Despite the Diggers being radical protestants whose movement is based on the description of the early church described in the book of Acts the festival, in common with the majority of those who are active on the political left, had a secular flavour. In fact the modern left is not only secular but populated by many who are evangelical in their atheism - as someone who is active in both the trade union movement and campaigning for human rights the assumption is all too often made that I must therefore necessarily be atheist. It is harsh however to blame the left when large parts of the Christian church have, in recent times, aligned themselves, consciously or otherwise, with the political right.
Believing in secularism - that Church and the State should be functionally separate - is a sensible proposition that in no way necessitates atheism, or even agnosticism. To accept that religion has been used as a tool of oppression throughout history, whether it be Christianity, Judaism, Sikhism, Islam etc..., and still is today, should not be allowed to be an argument for attacking faith - Christ for example spent his life challenging the organised religion into which he was born and his faith is rarely, if ever, doubted.

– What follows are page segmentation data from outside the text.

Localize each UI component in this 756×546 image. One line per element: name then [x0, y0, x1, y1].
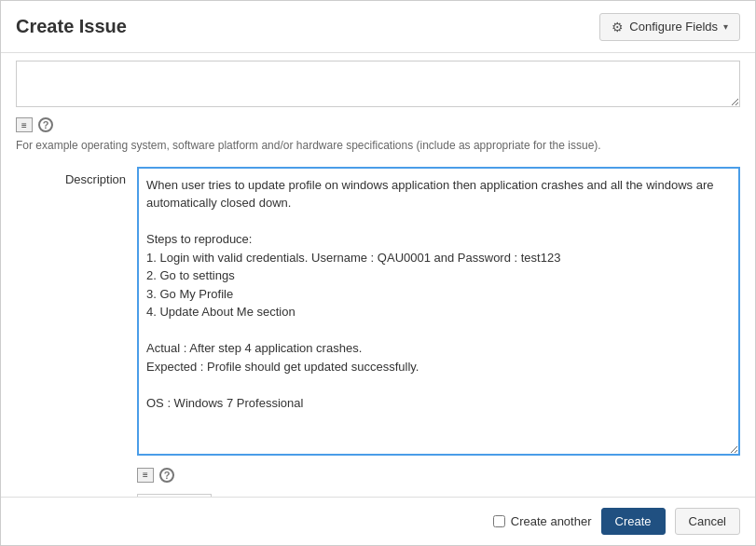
top-textarea-section	[16, 53, 740, 114]
dialog-footer: Create another Create Cancel	[1, 497, 755, 545]
description-help-icon[interactable]: ?	[159, 468, 174, 483]
configure-fields-label: Configure Fields	[629, 20, 718, 34]
cancel-button[interactable]: Cancel	[675, 508, 740, 535]
original-estimate-label: Original Estimate	[16, 496, 137, 497]
dialog-title: Create Issue	[16, 16, 127, 37]
hint-text: For example operating system, software p…	[16, 136, 740, 161]
description-field: When user tries to update profile on win…	[137, 167, 740, 458]
description-icons-row: ≡ ?	[16, 464, 740, 486]
top-textarea[interactable]	[16, 61, 740, 107]
dialog-header: Create Issue ⚙ Configure Fields ▾	[1, 1, 755, 53]
create-another-checkbox-label[interactable]: Create another	[493, 514, 592, 528]
chevron-down-icon: ▾	[723, 21, 728, 32]
create-button[interactable]: Create	[601, 508, 666, 535]
description-text-format-icon[interactable]: ≡	[137, 468, 154, 483]
form-content: ≡ ? For example operating system, softwa…	[1, 53, 755, 497]
dialog-body[interactable]: ≡ ? For example operating system, softwa…	[1, 53, 755, 497]
create-another-label: Create another	[511, 514, 592, 528]
configure-fields-button[interactable]: ⚙ Configure Fields ▾	[599, 13, 740, 41]
create-another-checkbox[interactable]	[493, 515, 505, 527]
help-icon[interactable]: ?	[38, 117, 53, 132]
original-estimate-row: Original Estimate (eg. 3w 4d 12h) ?	[16, 486, 740, 497]
estimate-field-container: (eg. 3w 4d 12h) ?	[137, 494, 740, 497]
description-row: Description When user tries to update pr…	[16, 161, 740, 464]
create-issue-dialog: Create Issue ⚙ Configure Fields ▾ ≡ ? Fo…	[0, 0, 756, 546]
text-format-icon[interactable]: ≡	[16, 117, 33, 132]
description-label: Description	[16, 167, 137, 186]
estimate-input[interactable]	[137, 494, 212, 497]
description-textarea[interactable]: When user tries to update profile on win…	[137, 167, 740, 456]
field-icons-row: ≡ ?	[16, 114, 740, 136]
gear-icon: ⚙	[612, 20, 624, 34]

The Diggers movement inhabited a space on the extreme left-wing of politics, believing not just in sharing but in the notion of common ownership. This belief in holding everything in common grew solely from the belief of the founders that their faith necessitated that they live as the apostles and the early believers lived, as described in the passages in Acts which are commonly subtitled 'the model church'. That the book of Acts provides not only a description of the early church but a model that the modern church should aspire to is an uncontentious claim that is often preached on. Acts verse 2, chapters 44-45, on which Gerrard Winstanley based the founding principles of the True Levellers reads: "All who believed were together and had all things in common; they would sell their possessions and goods and distribute the proceeds to all, as any had need." My father, a Congregational minister, draws the parallel with the Marxist edict that "each gives according to his ability and takes according to his need" and it is difficult to come to any other conclusion than that the apostolic church and the Diggers were living Marx's vision of society.
The concern for much of the modern church should be that when people look for communities that could contribute to a celebration of the Diggers they do not see it in the church. This is unsurprising though for if you look at much of the modern church you would see little if anything that resembles the apostolic church described in Acts. Radical Protestantism of the congregational form described in Acts is not extinct, although rare even in the Congregational churches that took its name, and the Quaker movement continues. Yet the church that contributed so much to the Diggers is viewed from outside as a predominantly right-wing institution, intolerant of difference and critical of human rights. Even Christ, who sat with outcasts, preached common ownership and embodied gender equality might struggle to recognise his bride.